Evolutionary origin
Evidence of animals is found as long ago as the Cryogenian period. 24-Isopropylcholestane (24-ipc) has been found in rocks from roughly 650 million years ago; it is only produced by sponges and pelagophyte algae. Its likely origin is from sponges based on molecular clock estimates for the origin of 24-ipc production in both groups. Analyses of pelagophyte algae consistently recover a Phanerozoic origin, while analyses of sponges recover a Neoproterozoic origin, consistent with the appearance of 24-ipc in the fossil record.[90][91]
The first body fossils of animals appear in the Ediacaran, represented by forms such as Charnia and Spriggina. It had long been doubted whether these fossils truly represented animals,[92][93][94] but the discovery of the animal lipid cholesterol in fossils of Dickinsonia establishes their nature.[95] Animals are thought to have originated under low-oxygen conditions, suggesting that they were capable of living entirely by anaerobic respiration, but as they became specialised for aerobic metabolism they became fully dependent on oxygen in their environments.[96]
Many animal phyla first appear in the fossil record during the Cambrian explosion, starting about 539 million years ago, in beds such as the Burgess shale.[97] Extant phyla in these rocks include molluscs, brachiopods, onychophorans, tardigrades, arthropods, echinoderms and hemichordates, along with numerous now-extinct forms such as the predatory Anomalocaris. The apparent suddenness of the event may however be an artefact of the fossil record, rather than showing that all these animals appeared simultaneously.[98][99][100][101][102] That view is supported by the discovery of Auroralumina attenboroughii, the earliest known Ediacaran crown-group cnidarian (557–562 mya, some 20 million years before the Cambrian explosion) from Charnwood Forest, England. It is thought to be one of the earliest predators, catching small prey with its nematocysts as modern cnidarians do.[103]

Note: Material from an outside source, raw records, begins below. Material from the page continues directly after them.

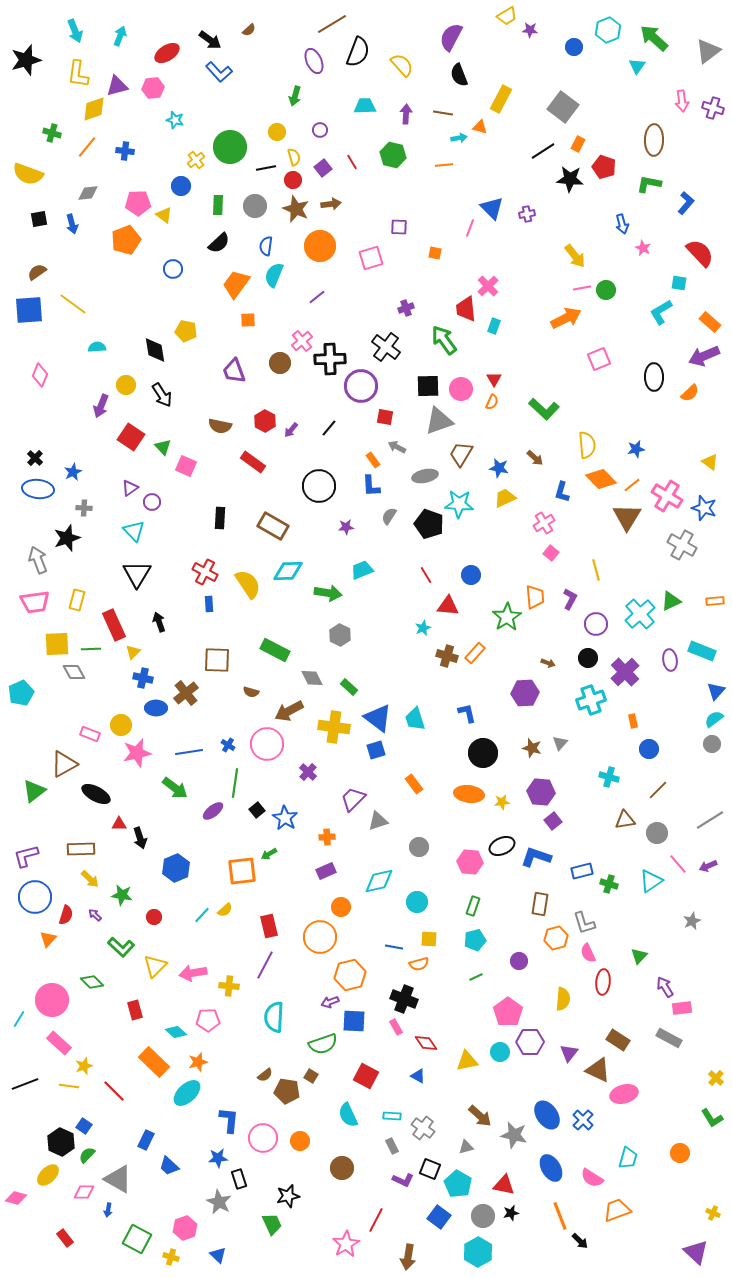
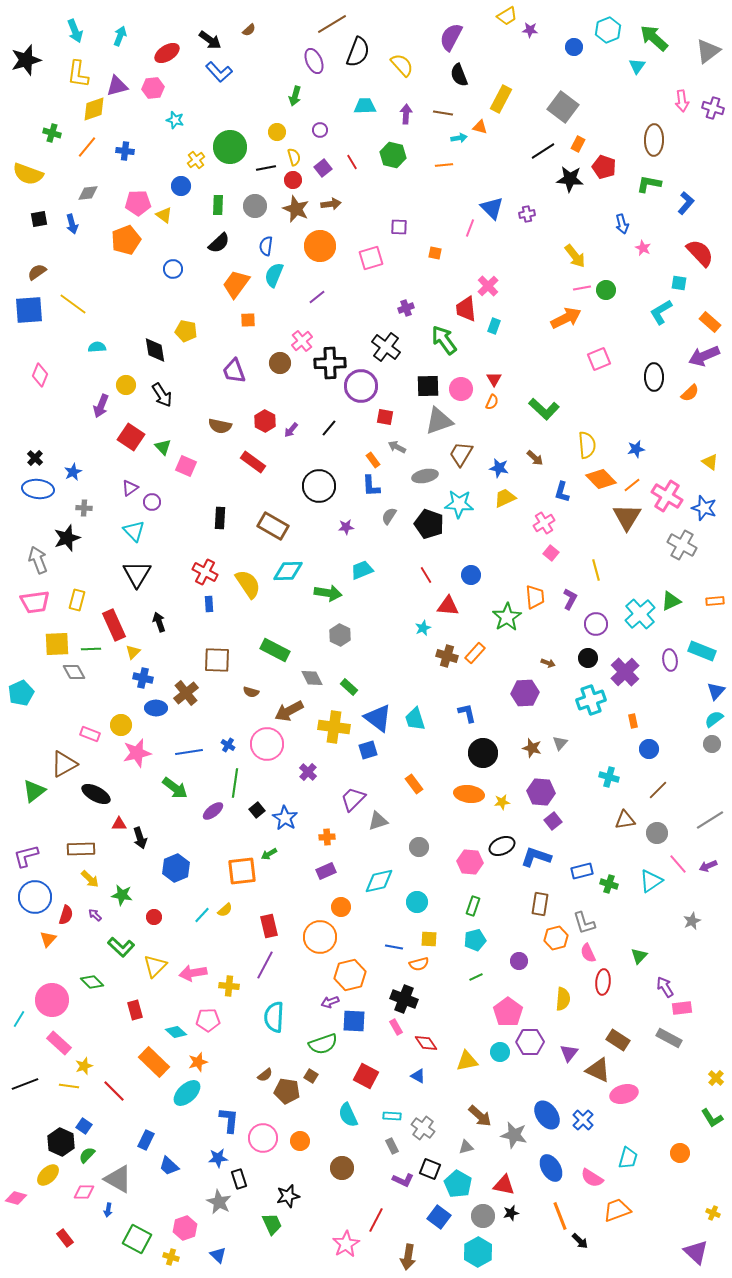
black cross at (330, 359): moved 4 px down
blue square at (376, 750): moved 8 px left
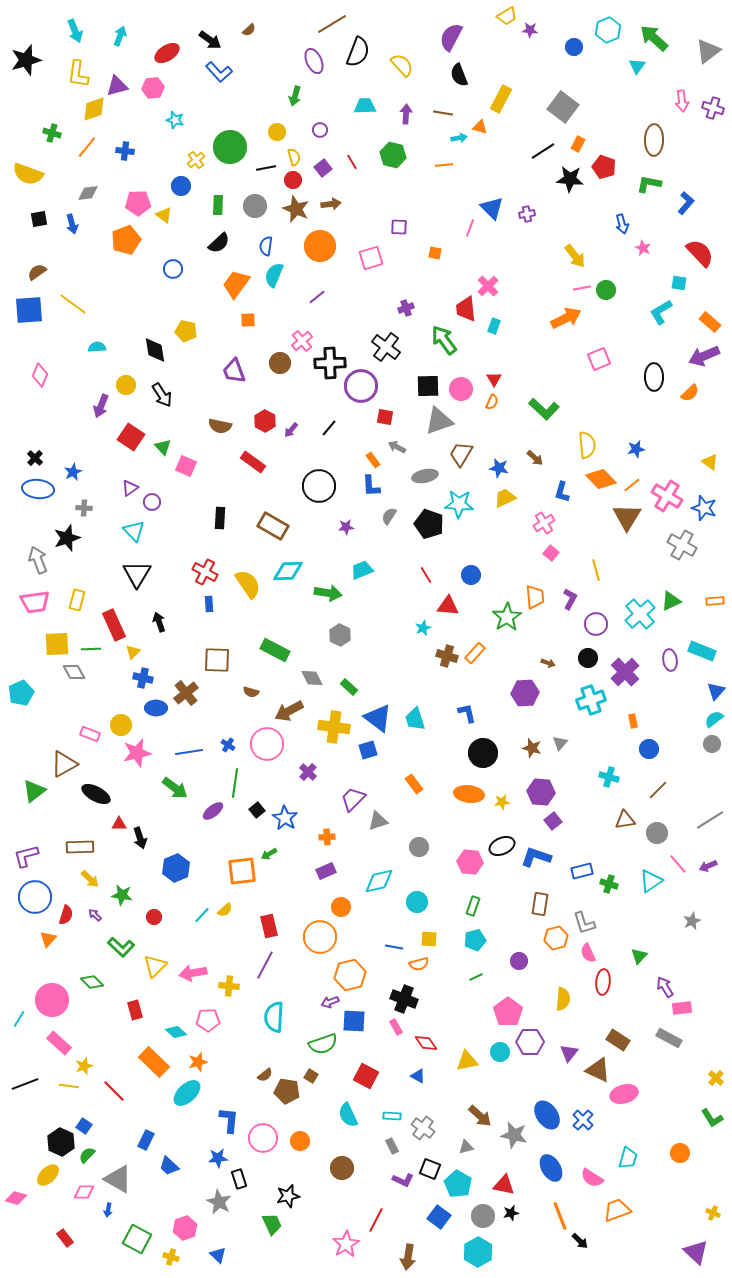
brown rectangle at (81, 849): moved 1 px left, 2 px up
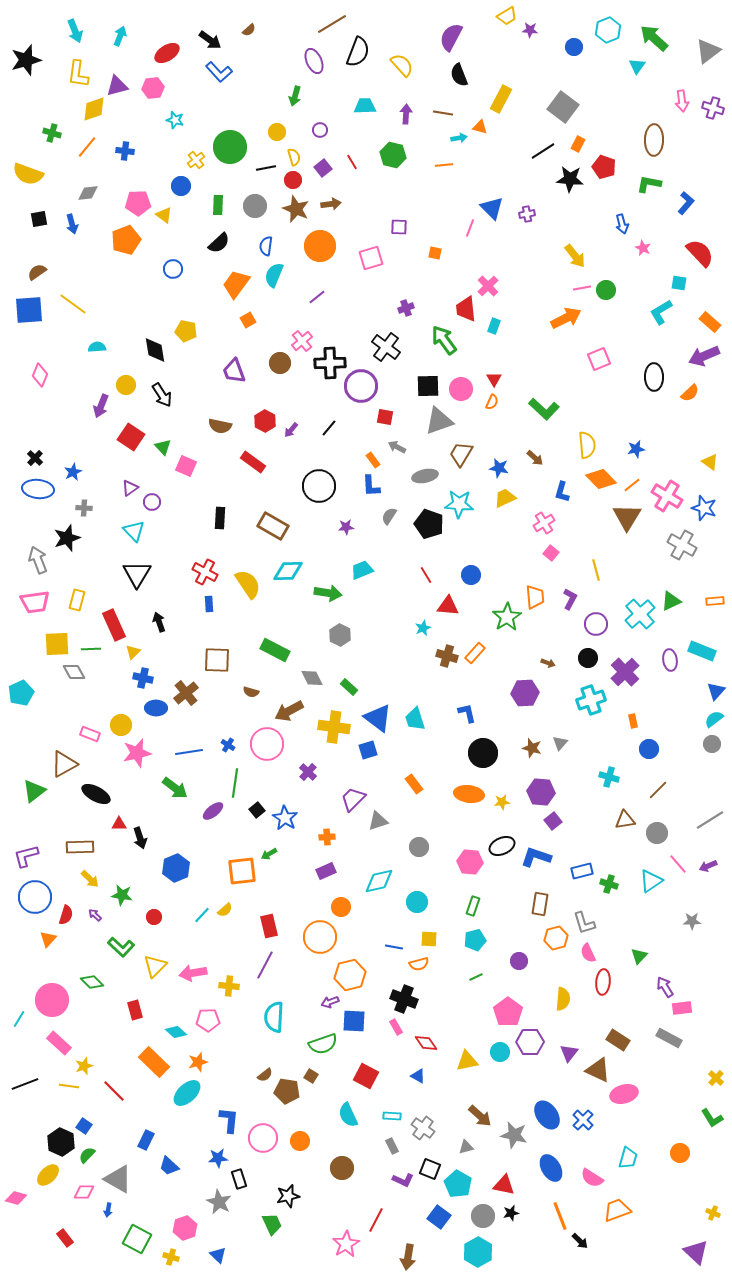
orange square at (248, 320): rotated 28 degrees counterclockwise
gray star at (692, 921): rotated 24 degrees clockwise
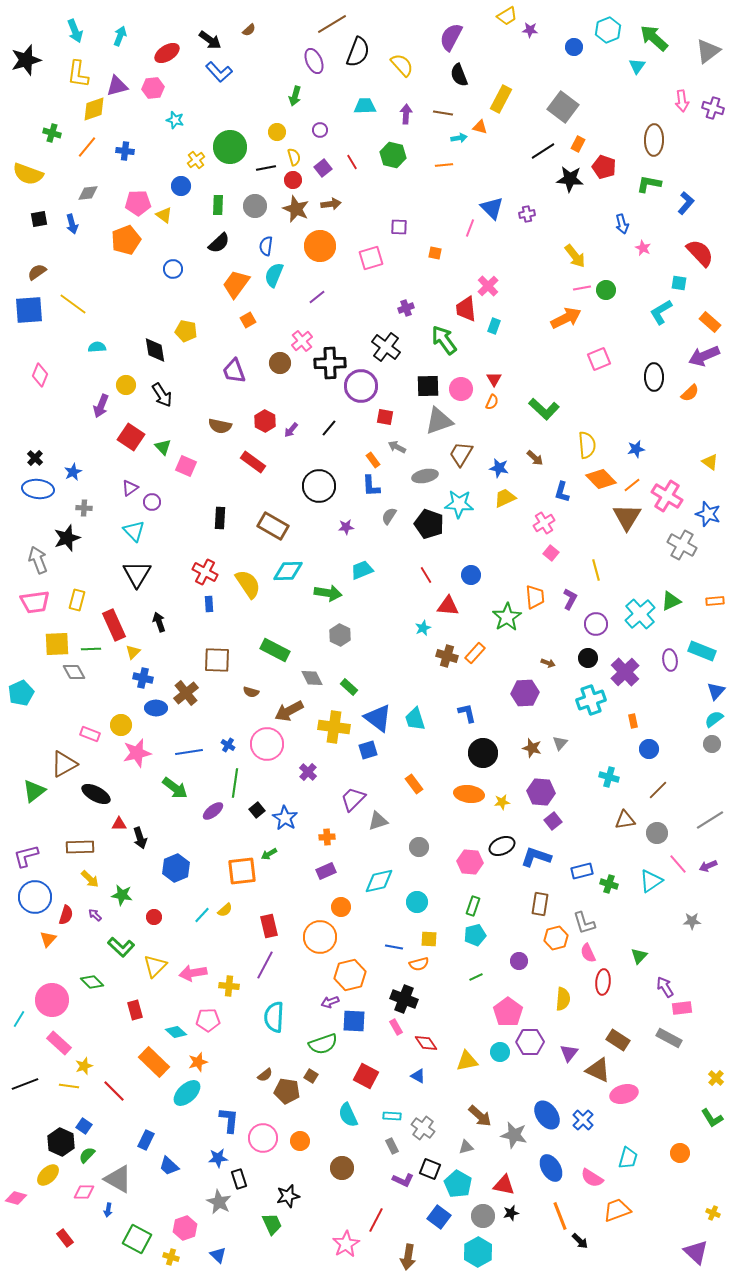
blue star at (704, 508): moved 4 px right, 6 px down
cyan pentagon at (475, 940): moved 5 px up
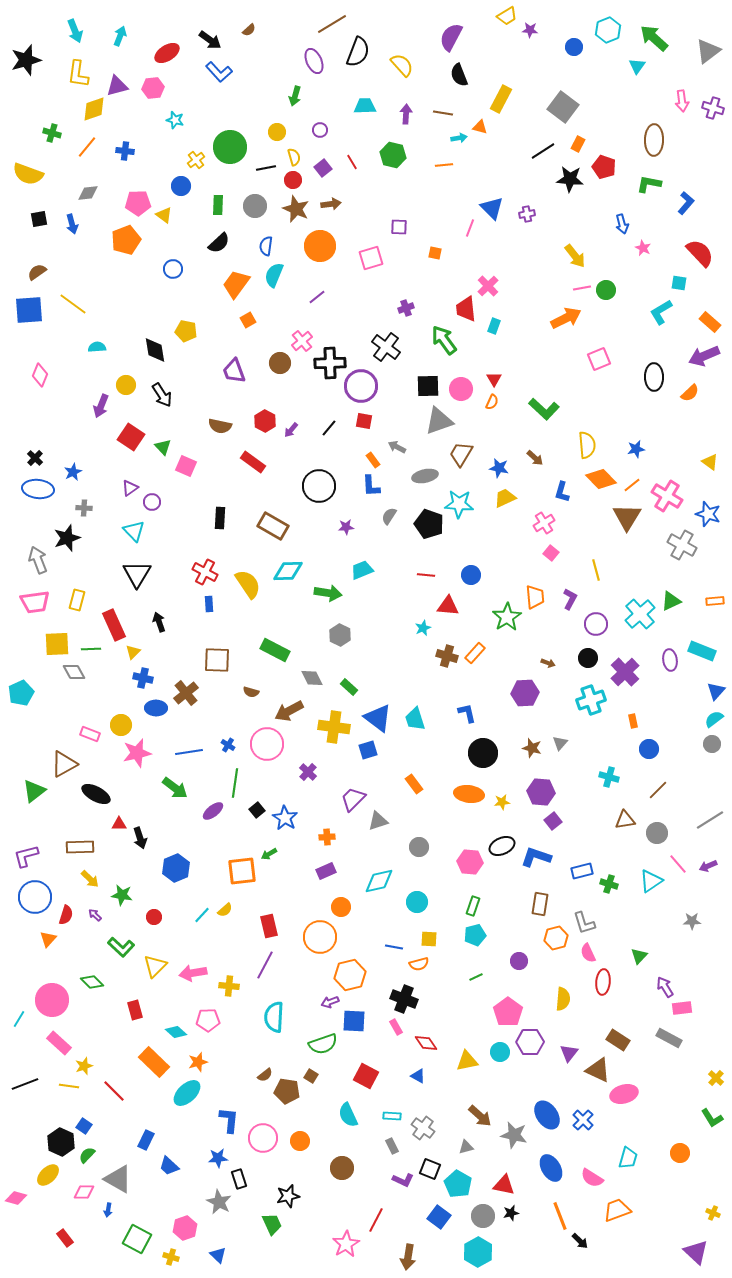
red square at (385, 417): moved 21 px left, 4 px down
red line at (426, 575): rotated 54 degrees counterclockwise
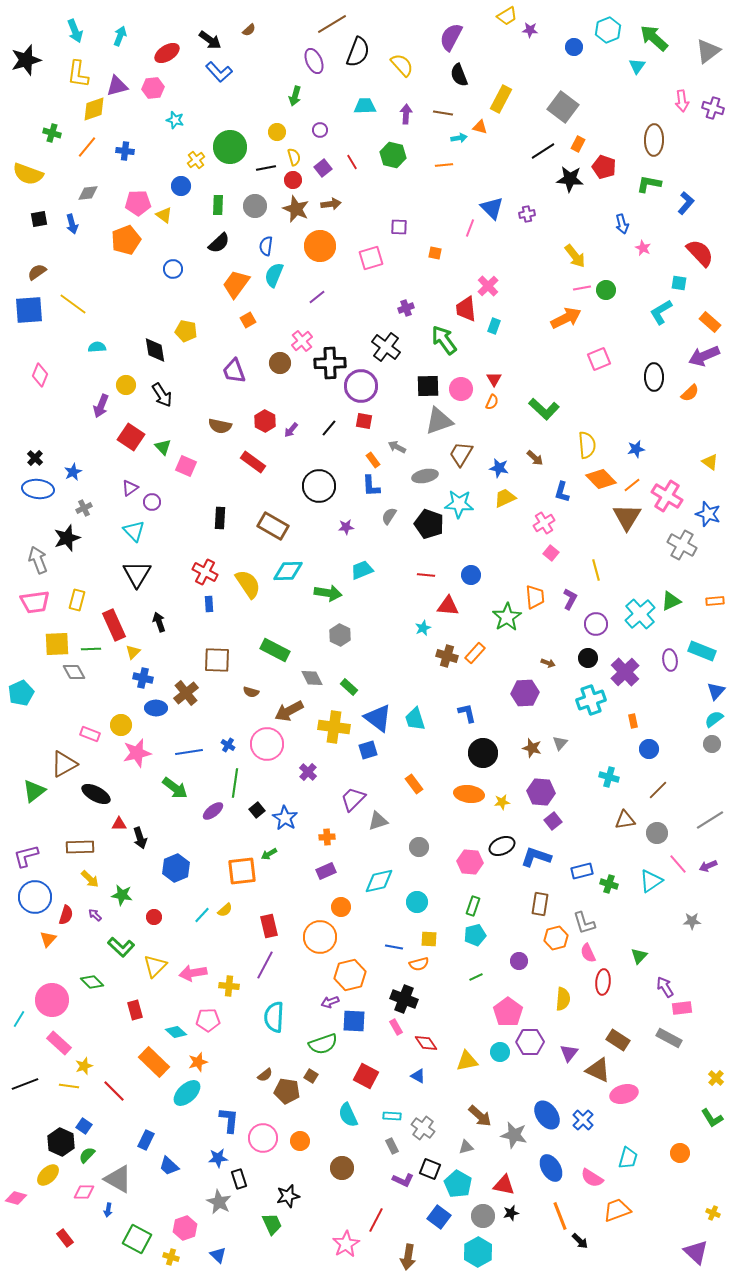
gray cross at (84, 508): rotated 28 degrees counterclockwise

Some palaeontologists have suggested that animals appeared much earlier than the Cambrian explosion, possibly as early as 1 billion years ago.[104] Early fossils that might represent animals appear for example in the 665-million-year-old rocks of the Trezona Formation of South Australia. These fossils are interpreted as most probably being early sponges.[105] Trace fossils such as tracks and burrows found in the Tonian period (from 1 gya) may indicate the presence of triploblastic worm-like animals, roughly as large (about 5 mm wide) and complex as earthworms.[106] However, similar tracks are produced by the giant single-celled protist Gromia sphaerica, so the Tonian trace fossils may not indicate early animal evolution.[107][108] Around the same time, the layered mats of microorganisms called stromatolites decreased in diversity, perhaps due to grazing by newly evolved animals.[109] Objects such as sediment-filled tubes that resemble trace fossils of the burrows of wormlike animals have been found in 1.2 gya rocks in North America, in 1.5 gya rocks in Australia and North America, and in 1.7 gya rocks in Australia. Their interpretation as having an animal origin is disputed, as they might be water-escape or other structures.[110][111]